Sunday, September 30, 2007

Softwood Sell Out

Say it ain't so...

In its rush to smooth relations with the U.S. government, Canada's newly elected Conservative government sold out the country's forestry industry when it signed the softwood-lumber agreement, even though legal victory in the long-festering dispute was only months away, a leading softwood lawyer contends in a blistering new commentary.

"The [Canadian] government didn't care about lumber," said Elliot Feldman, a Washington, D.C., lawyer who represented Ontario's forest industries before the softwood agreement was made last April. "The government cared about its foreign-policy agenda with the United States and wanted to clear this out of the way. That's all that mattered."

In his paper, to be published in a coming issue of the Journal of International Trade Law and Regulation, he details how Canada abandoned a round of litigation whose "end was more than in sight. It was imminent."

Had Canada stuck with the various cases underway, it would have seen, at worst, all but 2.11% of the U.S. duty stricken by August, 2006, and the already-collected duties -- a total of about US$5.5-billion, including interest -- returned by November, 2006, he argued.

Instead, he said, the Canadian government agreed to allow the U.S. industry to hold on to $1-billion of the duties -- $4.4-billion was repatriated -- and create a regime in which Canadian lumber exporters now face a punishing export tax and quotas that have further crippled profits already hamstrung by 15-year-low lumber prices and the soaring loonie.

And that one billion allegedly went into Republican election coffers via the White House.

The bribe failed and the U.S. government is again taking Canada to the international court of arbitration over the new agreement. Using that one billion to pay for it.

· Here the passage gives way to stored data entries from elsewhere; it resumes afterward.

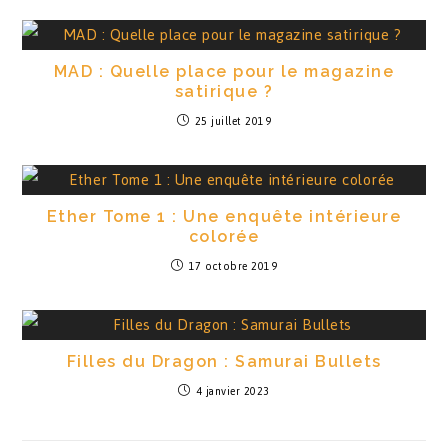
MAD : Quelle place pour le magazine
satirique ?
25 juillet 2019
Ether Tome 1 : Une enquête intérieure
colorée
17 octobre 2019
Filles du Dragon : Samurai Bullets
4 janvier 2023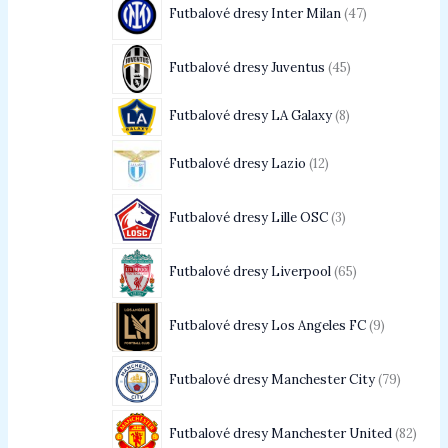
Futbalové dresy Inter Milan
47
Futbalové dresy Juventus
45
Futbalové dresy LA Galaxy
8
Futbalové dresy Lazio
12
Futbalové dresy Lille OSC
3
Futbalové dresy Liverpool
65
Futbalové dresy Los Angeles FC
9
Futbalové dresy Manchester City
79
Futbalové dresy Manchester United
82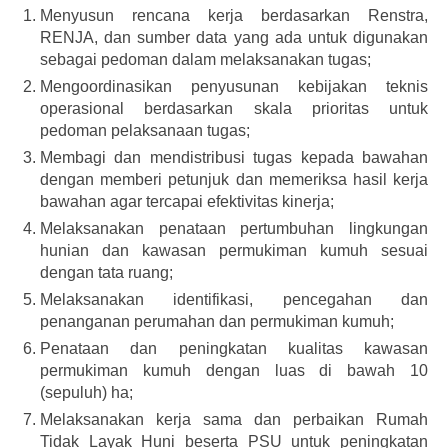
Menyusun rencana kerja berdasarkan Renstra,
RENJA, dan sumber data yang ada untuk digunakan
sebagai pedoman dalam melaksanakan tugas;
Mengoordinasikan penyusunan kebijakan teknis
operasional berdasarkan skala prioritas untuk
pedoman pelaksanaan tugas;
Membagi dan mendistribusi tugas kepada bawahan
dengan memberi petunjuk dan memeriksa hasil kerja
bawahan agar tercapai efektivitas kinerja;
Melaksanakan penataan pertumbuhan lingkungan
hunian dan kawasan permukiman kumuh sesuai
dengan tata ruang;
Melaksanakan identifikasi, pencegahan dan
penanganan perumahan dan permukiman kumuh;
Penataan dan peningkatan kualitas kawasan
permukiman kumuh dengan luas di bawah 10
(sepuluh) ha;
Melaksanakan kerja sama dan perbaikan Rumah
Tidak Layak Huni beserta PSU untuk peningkatan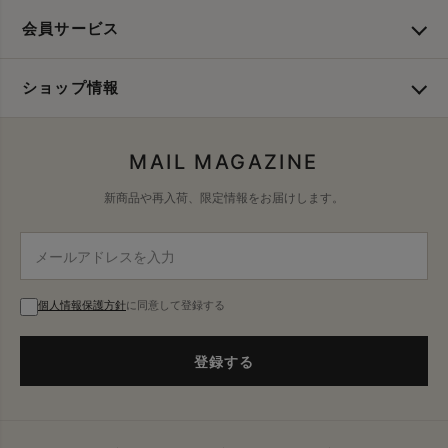
会員サービス
ショップ情報
MAIL MAGAZINE
新商品や再入荷、限定情報をお届けします。
個人情報保護方針
に同意して登録する
登録する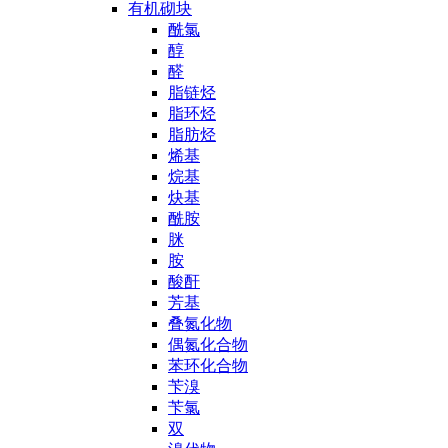
有机砌块
酰氯
醇
醛
脂链烃
脂环烃
脂肪烃
烯基
烷基
炔基
酰胺
脒
胺
酸酐
芳基
叠氮化物
偶氮化合物
苯环化合物
苄溴
苄氯
双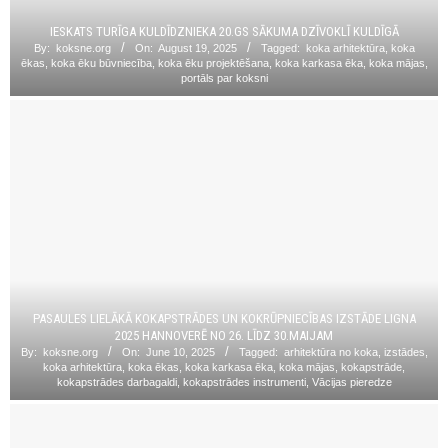
IESKATS TURĪGA KULDĪDZNIEKA 20.GS SĀKUMA DZĪVOKLĪ KULDĪGĀ
By:
koksne.org
On:
August 19, 2025
Tagged:
koka arhitektūra
,
koka
ēkas
,
koka ēku būvniecība
,
koka ēku projektēšana
,
koka karkasa ēka
,
koka mājas
,
portāls par koksni
PASAULES LIELĀKĀ KOKAPSTRĀDES UN KOKRŪPNIECĪBAS IZSTĀDE LIGNA
2025 HANNOVERĒ NO 26. LĪDZ 30.MAIJAM
By:
koksne.org
On:
June 10, 2025
Tagged:
arhitektūra no koka
,
izstādes
,
koka arhitektūra
,
koka ēkas
,
koka karkasa ēka
,
koka mājas
,
kokapstrāde
,
kokapstrādes darbagaldi
,
kokapstrādes instrumenti
,
Vācijas pieredze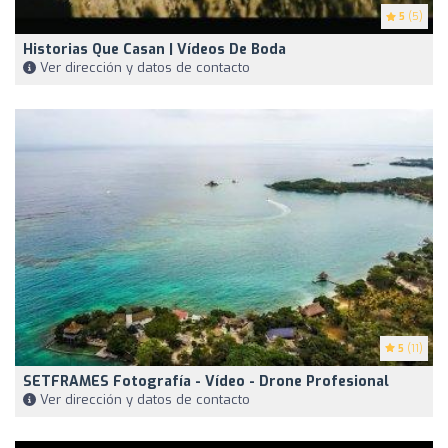
5
(5)
Historias Que Casan | Vídeos De Boda ‍ ‍
Ver dirección y datos de contacto
5
(11)
SETFRAMES Fotografía - Vídeo - Drone Profesional
Ver dirección y datos de contacto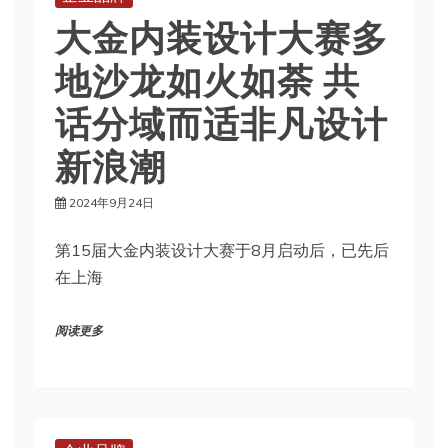
大金内装设计大赛多
地沙龙如火如荼 共
话分域而适非凡设计
新浪潮
2024年9月24日
第15届大金内装设计大赛于8月启动后，已先后
在上海
阅读更多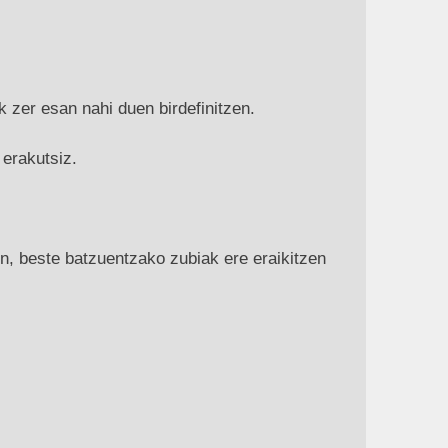
 zer esan nahi duen birdefinitzen.
 erakutsiz.
, beste batzuentzako zubiak ere eraikitzen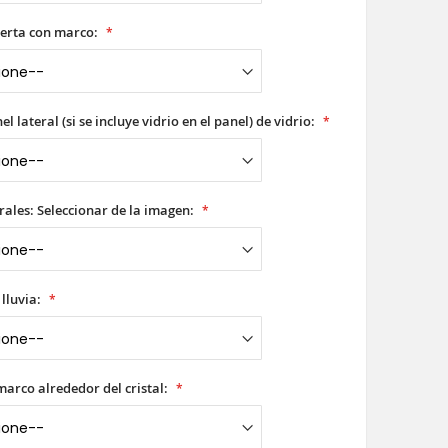
erta con marco:
l lateral (si se incluye vidrio en el panel) de vidrio:
rales: Seleccionar de la imagen:
 lluvia:
 marco alrededor del cristal: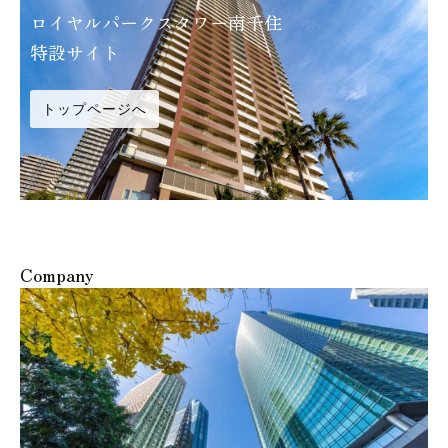
ロイヤルパークスタワー南千住
特設サイト
トップページへ
Company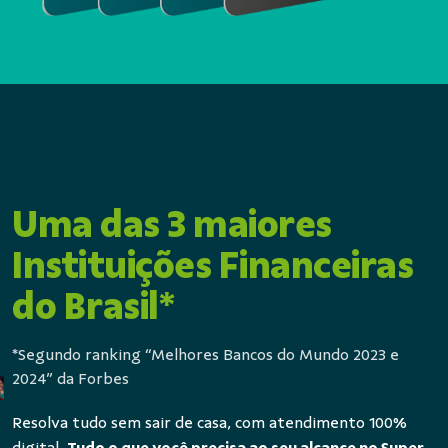
Uma das 3 maiores
Instituições Financeiras
do Brasil
*
*
Segundo ranking “Melhores Bancos do Mundo 2023 e
2024” da Forbes
Resolva tudo sem sair de casa, com atendimento 100%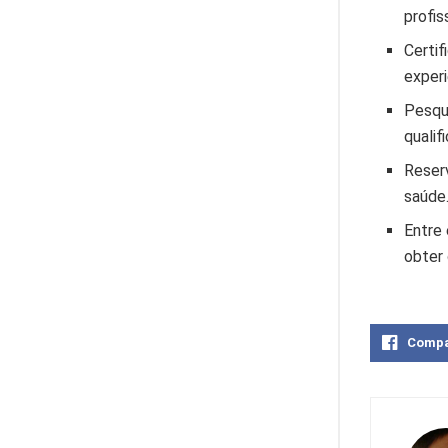
profis
Certif
experi
Pesqu
qualif
Reserv
saúde
Entre
obter 
Compa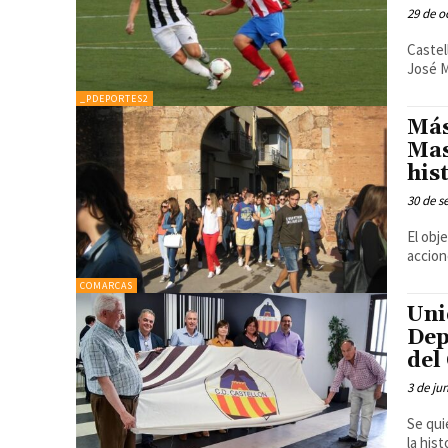
29 de o
Castel
José M
_PDEPORTES2
Más
Mas
his
30 de s
El obj
accion
COMARCAS
Uni
Dep
del
3 de ju
Se qui
la his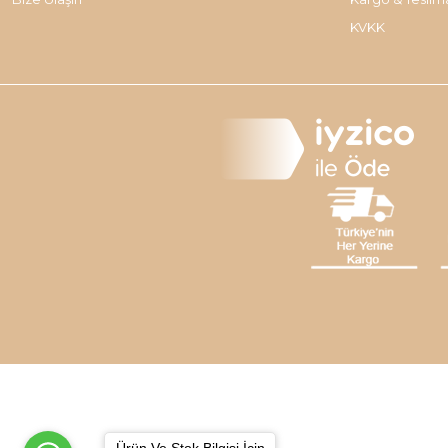
KVKK
Ürün Ve Stok Bilgisi İçin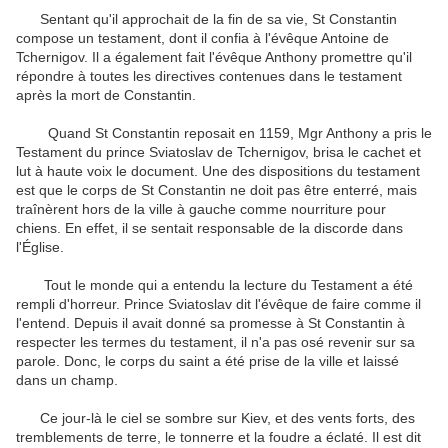
Sentant qu'il approchait de la fin de sa vie, St Constantin
compose un testament, dont il confia à l'évêque Antoine de
Tchernigov. Il a également fait l'évêque Anthony promettre qu'il
répondre à toutes les directives contenues dans le testament
après la mort de Constantin.
Quand St Constantin reposait en 1159, Mgr Anthony a pris le
Testament du prince Sviatoslav de Tchernigov, brisa le cachet et
lut à haute voix le document. Une des dispositions du testament
est que le corps de St Constantin ne doit pas être enterré, mais
traînèrent hors de la ville à gauche comme nourriture pour
chiens. En effet, il se sentait responsable de la discorde dans
l'Église.
Tout le monde qui a entendu la lecture du Testament a été
rempli d'horreur. Prince Sviatoslav dit l'évêque de faire comme il
l'entend. Depuis il avait donné sa promesse à St Constantin à
respecter les termes du testament, il n'a pas osé revenir sur sa
parole. Donc, le corps du saint a été prise de la ville et laissé
dans un champ.
Ce jour-là le ciel se sombre sur Kiev, et des vents forts, des
tremblements de terre, le tonnerre et la foudre a éclaté. Il est dit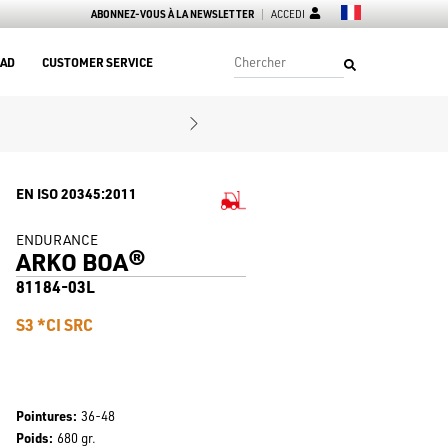
ABONNEZ-VOUS À LA NEWSLETTER
ACCEDI
AD
CUSTOMER SERVICE
EN ISO 20345:2011
ENDURANCE
ARKO BOA®
81184-03L
S3 *CI SRC
Pointures
36-48
Poids
680 gr.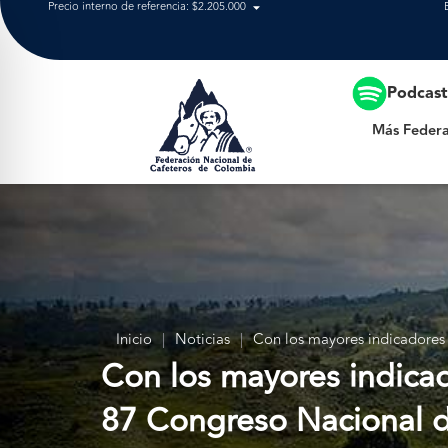
Precio interno de referencia: $2.205.000
Más Federación
Podcas
Más Federa
Inicio
|
Noticias
|
Con los mayores indicadores a
Con los mayores indicado
87 Congreso Nacional d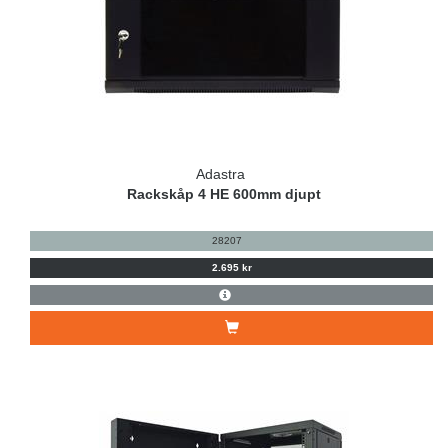
Adastra
Rackskåp 4 HE 600mm djupt
28207
2.695 kr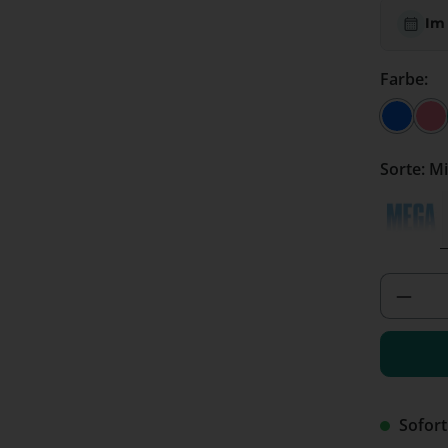
Im
Farbe:
Blau
Pi
Sorte:
Meg
Produ
Sofort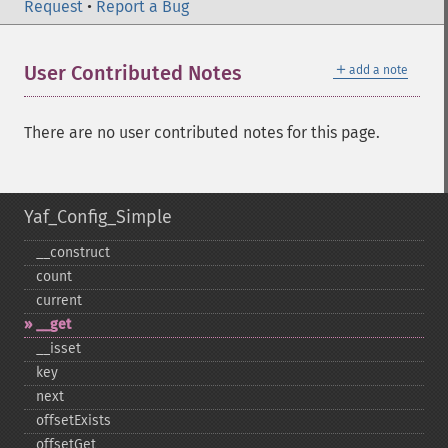
Request
•
Report a Bug
＋
User Contributed Notes
add a note
There are no user contributed notes for this page.
Yaf_Config_Simple
_​_​construct
count
current
_​_​get
_​_​isset
key
next
offsetExists
offsetGet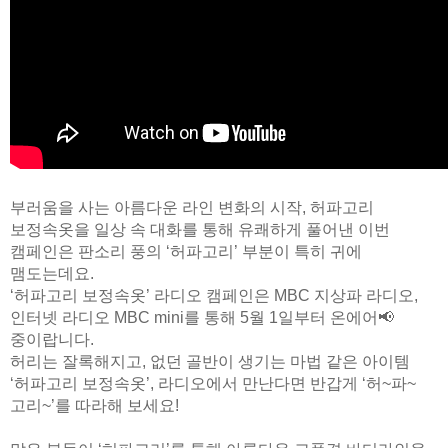
부러움을 사는 아름다운 라인 변화의 시작, 허파고리
보정속옷을 일상 속 대화를 통해 유쾌하게 풀어낸 이번
캠페인은 판소리 풍의 ‘허파고리’ 부분이 특히 귀에
맴도는데요.
‘허파고리 보정속옷’ 라디오 캠페인은 MBC 지상파 라디오,
인터넷 라디오 MBC mini를 통해 5월 1일부터 온에어📢
중이랍니다.
허리는 잘록해지고, 없던 골반이 생기는 마법 같은 아이템
‘허파고리 보정속옷’, 라디오에서 만난다면 반갑게 ‘허~파~
고리~’를 따라해 보세요!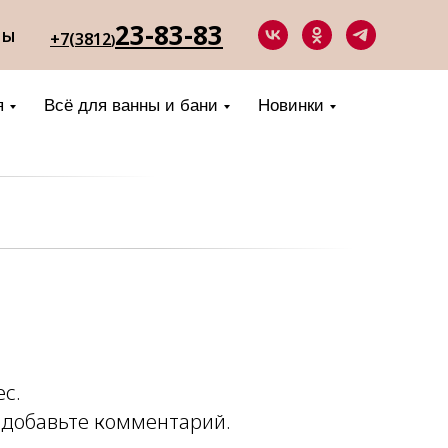
23-83-83
ты
+7(3812
)
я
Всё для ванны и бани
Новинки
ес.
 добавьте комментарий.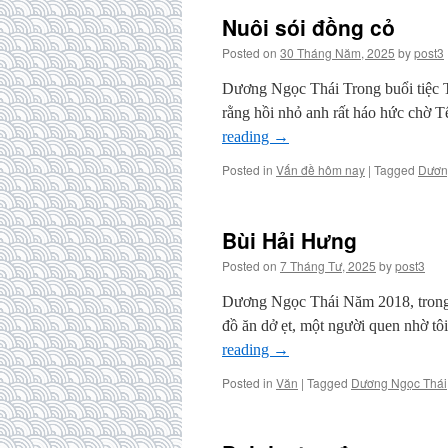
Nuôi sói đồng cỏ
Posted on
30 Tháng Năm, 2025
by
post3
Dương Ngọc Thái Trong buổi tiệc Tế
rằng hồi nhỏ anh rất háo hức chờ Tế
reading
→
Posted in
Vấn đề hôm nay
|
Tagged
Dươn
Bùi Hải Hưng
Posted on
7 Tháng Tư, 2025
by
post3
Dương Ngọc Thái Năm 2018, trong m
đồ ăn dở ẹt, một người quen nhờ tôi
reading
→
Posted in
Văn
|
Tagged
Dương Ngọc Thái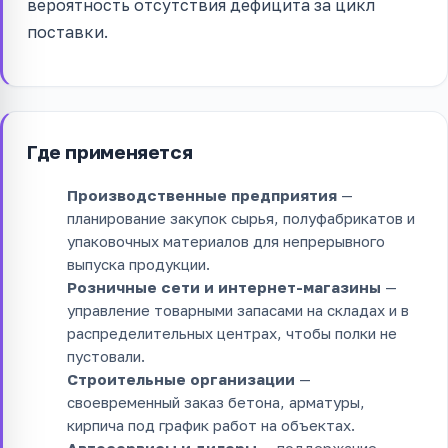
вероятность отсутствия дефицита за цикл
поставки.
Где применяется
Производственные предприятия
—
планирование закупок сырья, полуфабрикатов и
упаковочных материалов для непрерывного
выпуска продукции.
Розничные сети и интернет-магазины
—
управление товарными запасами на складах и в
распределительных центрах, чтобы полки не
пустовали.
Строительные организации
—
своевременный заказ бетона, арматуры,
кирпича под график работ на объектах.
Автосервисы и дилеры
— поддержание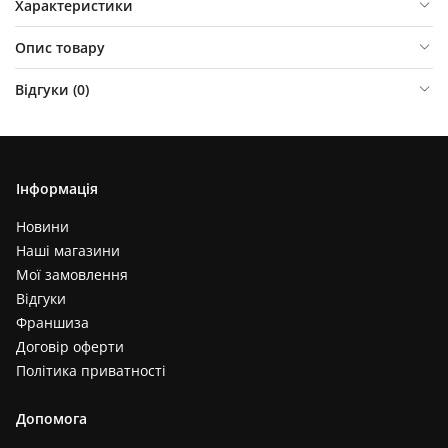
Характеристики
Опис товару
Відгуки (
0
)
Інформація
Новини
Наші магазини
Мої замовлення
Відгуки
Франшиза
Договір оферти
Політика приватності
Допомога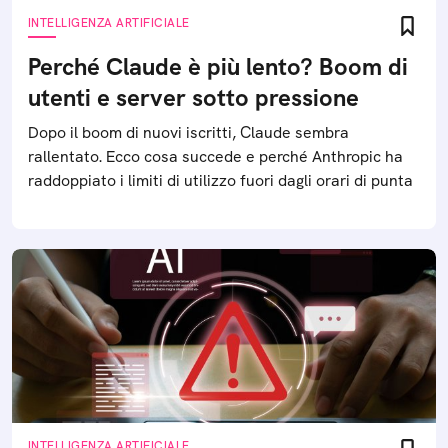
INTELLIGENZA ARTIFICIALE
Perché Claude è più lento? Boom di
utenti e server sotto pressione
Dopo il boom di nuovi iscritti, Claude sembra
rallentato. Ecco cosa succede e perché Anthropic ha
raddoppiato i limiti di utilizzo fuori dagli orari di punta
INTELLIGENZA ARTIFICIALE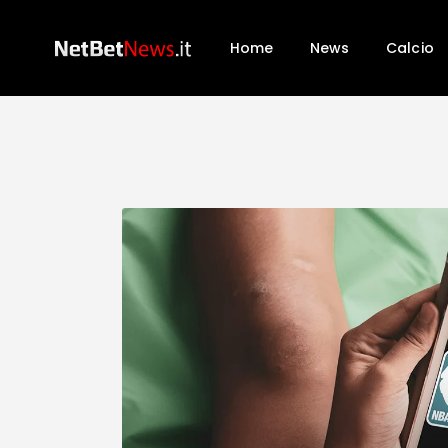
Home
News
Calcio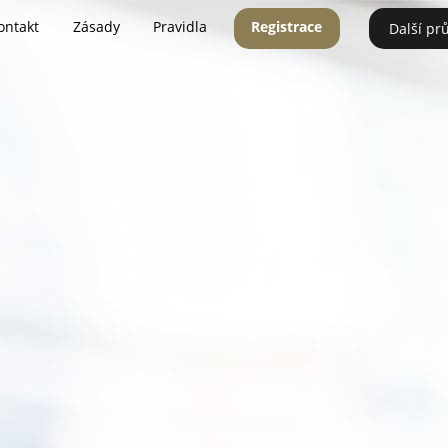
ontakt
Zásady
Pravidla
Registrace
Další pr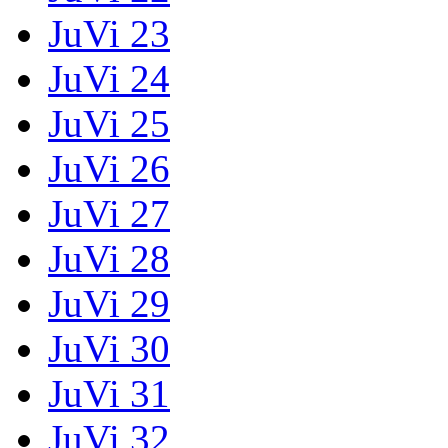
JuVi 23
JuVi 24
JuVi 25
JuVi 26
JuVi 27
JuVi 28
JuVi 29
JuVi 30
JuVi 31
JuVi 32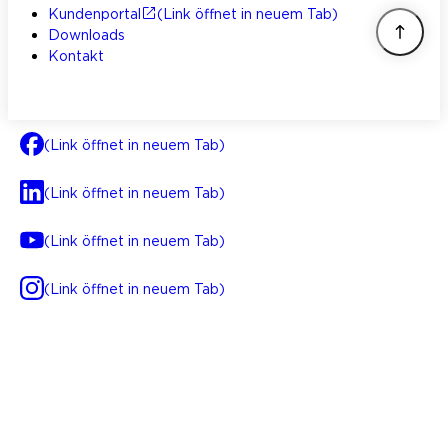
Kundenportal
(Link öffnet in neuem Tab)
Downloads
Kontakt
(Link öffnet in neuem Tab)
(Link öffnet in neuem Tab)
(Link öffnet in neuem Tab)
(Link öffnet in neuem Tab)
AGB
Impressum
Datenschutz
Integrität
(Link öffnet in neuem Tab)
FAQ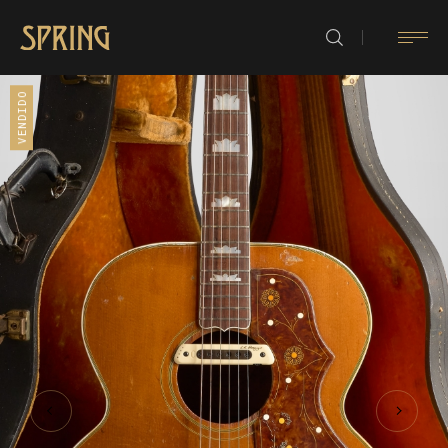
VENDIDO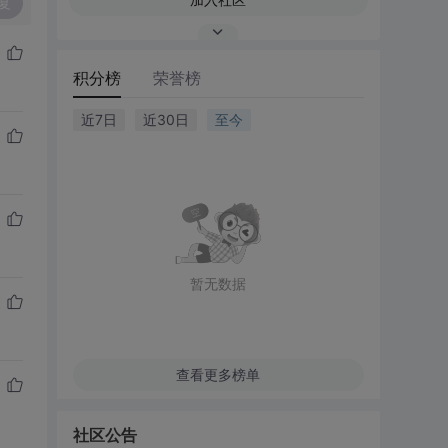
复
积分榜
荣誉榜
近7日
近30日
至今
暂无数据
查看更多榜单
社区公告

One of the provinces named in the suit is Alberta, Harpers home base. And in fact Alberta producers have not benefited from the softwood deal. The irony would be delicious if it wasn't pathetic.

Beaten down by poor markets, low prices, dollar parity, continuing disputes with the U.S. over softwood lumber and the mountain pine beetle, Morton said the forestry sector is in "the perfect storm" of economic woe.
How bad is the softwood deal for the rest of Canada's producers? It too is part of a perfect storm.

One of Canada's biggest lumber exporters, Tembec Inc. (TSX: TBC), has temporarily pulled all its lumber from sale in North America because of falling prices and the surging Canadian dollar. In addition, Canadian lumber faces an export tax when it crosses the border into the United States, a measure imposed a year ago by the Canadian government to settle a longstanding softwood lumber dispute with the United States.